Früher Tierfriedhof | Auf frühen Tierfriedhöfen wie hier ruhen in Frieden schlicht Topsey, Butcha und Spot. Erst im 20. Jahrhundert wurden Grabinschriften weniger prosaisch – Anzeichen für einen allmählichen Wandel beim Blick auf das Haustier sowie bei den Trauerritualen der Besitzer.

Tourigny hat für die weiteren Untersuchungen vier Friedhöfe besucht und im Detail analysiert: den ältesten im Hyde Park, einen in Ilford und zwei im Nordosten Englands. Dort hat er aufgezeichnet, welche Inschriften und Entwicklungen in der Grabgestaltung es in den vergangenen gut 100 Jahren gegeben hat. Dabei legt ein Wandel in den Inschriften nahe, dass das Verhältnis von Mensch zu Haustier sich offenbar allmählich gewandelt hat: Frühe Inschriften sind schlicht gehalten und erinnern an die Tiere höchstens als geschätzte Begleiter. Später wird das Verhältnis zunehmend innig, und die Gestaltung der Grabinschriften ändert sich. Die Tiere galten nun offenbar deutlich eher als geliebte Familienmitglieder, die ähnlich betrauert wurden wie menschliche Verstorbene, fasst der Forscher zusammen.

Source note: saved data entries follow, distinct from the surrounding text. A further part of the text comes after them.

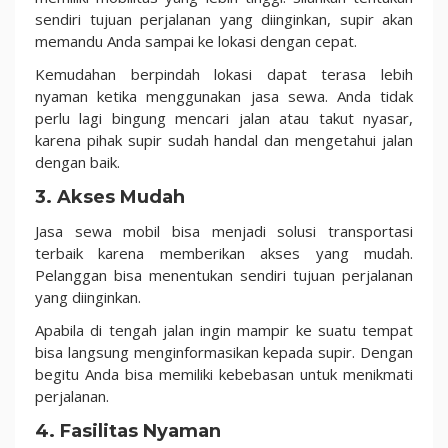
sendiri tujuan perjalanan yang diinginkan, supir akan
memandu Anda sampai ke lokasi dengan cepat.
Kemudahan berpindah lokasi dapat terasa lebih
nyaman ketika menggunakan jasa sewa. Anda tidak
perlu lagi bingung mencari jalan atau takut nyasar,
karena pihak supir sudah handal dan mengetahui jalan
dengan baik.
3. Akses Mudah
Jasa sewa mobil bisa menjadi solusi transportasi
terbaik karena memberikan akses yang mudah.
Pelanggan bisa menentukan sendiri tujuan perjalanan
yang diinginkan.
Apabila di tengah jalan ingin mampir ke suatu tempat
bisa langsung menginformasikan kepada supir. Dengan
begitu Anda bisa memiliki kebebasan untuk menikmati
perjalanan.
4. Fasilitas Nyaman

In weiteren Studien sollte nun untersucht werden, ob vergleichbare Trends weltweit zu beobachten sind, meint der Archäologe. In jedem Fall seien Tierfriedhöfe ein bisher zu wenig erforschter kultureller Ort, an dem die Entwicklung von Gesellschaften, ihrer Religiosität und der Umgang mit Trauer untersucht werden könne.